Changes in our discount rates were primarily the result of changes in bond yields year-over-year. We determine our expected rate of return
on plan assets from the plan assets’ historical long-term investment performance, current asset allocation and estimates of future long-term
returns by asset class.
Components of Net Pension Cost:
Net pension cost consisted of the following for the years ended December 31, 2009, 2008 and 2007:
U.S. Plans Non-U.S. Plans
2009 2008 2007 2009 2008 2007
(in millions)
Service cost $ 152 $ 149 $ 159 $ 67 $ 91 $ 101
Interest cost 369 371 365 215 222 194
Expected return on plan
assets (486) (526) (523) (242) (285) (251)
Amortization:
Net loss from experience
differences 160 85 138 23 31 66
Prior service cost 6 7 5 6 7 9
Other expenses 112 74 68 8 16 4
Net pension cost $ 313 $ 160 $ 212 $ 77 $ 82 $ 123
The following costs are included within other expenses above. Severance payments related to our Cost Savings Initiatives and Restructuring
Program, and retired employees who elected lump-sum payments resulted in settlement losses for our U.S. plans of $107 million in 2009,
$74 million in 2008 and $68 million in 2007. In addition, we incurred a $5 million curtailment charge in 2009 related to the freeze of certain of our
U.S. pension plans. Non-U.S. plant closures and early retirement benefits resulted in curtailment and settlement losses of $8 million in 2009,
$16 million in 2008 and $4 million in 2007.

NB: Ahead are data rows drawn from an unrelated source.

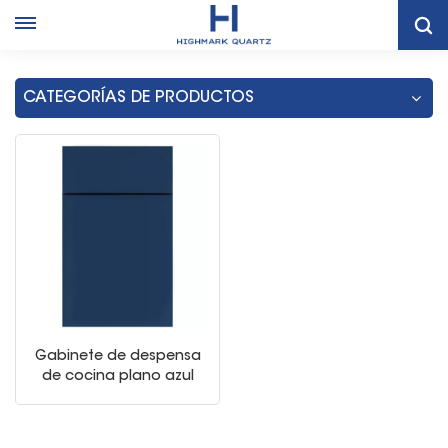
Hogar
Mueble De Cocina Azul Marino Moderno De Tailandia
CATEGORÍAS DE PRODUCTOS
Gabinete de despensa
de cocina plano azul
marino europeo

For the U.S. plans, we determine the expected return on plan assets component of net periodic benefit cost using a calculated market return value
that recognizes the cost over a four year period. For our non-U.S. plans, we utilize a similar approach with varying cost recognition periods for
some plans, and with others, we determine the expected return on plan assets based on asset fair values as of the measurement date.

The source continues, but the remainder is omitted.